ByteDance also has their very fast monio. https://github.com/bytedance/monoio

Both integrate io-uring support for very fast io.

julian-datable•1y ago
Integrations with OTLP are critical to driving adoption and probably one of the biggest pain points we've encountered when adopting it ourselves (and encouraging others to the same).

Adopting OTLP without third-party support is pretty time consuming, especially is your tech stack is large and/or varied.

Re runtimes: curious about this too. Feels like the right direction if you’re optimizing a telemetry pipeline.

akdor1154•1y ago
Damn that's some scope creep if I ever saw it: 'try sending Arrow frames end to end' => 'rewrite the otel pipeline in rust'. Seems like the goals of the contributors don't exactly align with the goals of the project.
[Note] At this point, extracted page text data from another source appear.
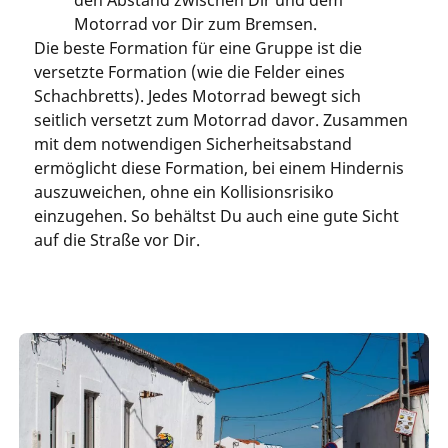
Motorrad vor Dir zum Bremsen.
Die beste Formation für eine Gruppe ist die
versetzte Formation (wie die Felder eines
Schachbretts). Jedes Motorrad bewegt sich
seitlich versetzt zum Motorrad davor. Zusammen
mit dem notwendigen Sicherheitsabstand
ermöglicht diese Formation, bei einem Hindernis
auszuweichen, ohne ein Kollisionsrisiko
einzugehen. So behältst Du auch eine gute Sicht
auf die Straße vor Dir.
Kind of a bummer - one thing i was hoping to come out of this was better Arrow ecosystem support for golang.

gitroom•1y ago
Man Ive dipped my toes into this too, and yeah, the way everyone wants different things always shakes things up fast. Kinda love seeing where it all ends up tbh.
mike_heffner•1y ago
Thanks for sharing this — it’s a really promising direction. The advantages of Arrow for OTLP, especially when used end-to-end, are compelling given the protocol overhead of OTLP.

We’ve been thinking along similar lines with the use of Rust, particularly for OpenTelemetry collection in environments where high performance and low resource overhead are critical, such as edge and serverless. With that in mind, we’ve open-sourced a lightweight OpenTelemetry collector written in Rust to address these use cases. We’ve also developed a native Lambda extension around it, and have seen encouraging interest from folks aiming to improve cold start times.

The project is still fairly early, but we’re optimistic that Rust can open up new opportunities for efficient observability pipelines. Vendors like Datadog are also moving in this direction with their Lambda extension and appear to be adopting Rust more broadly for data-plane components.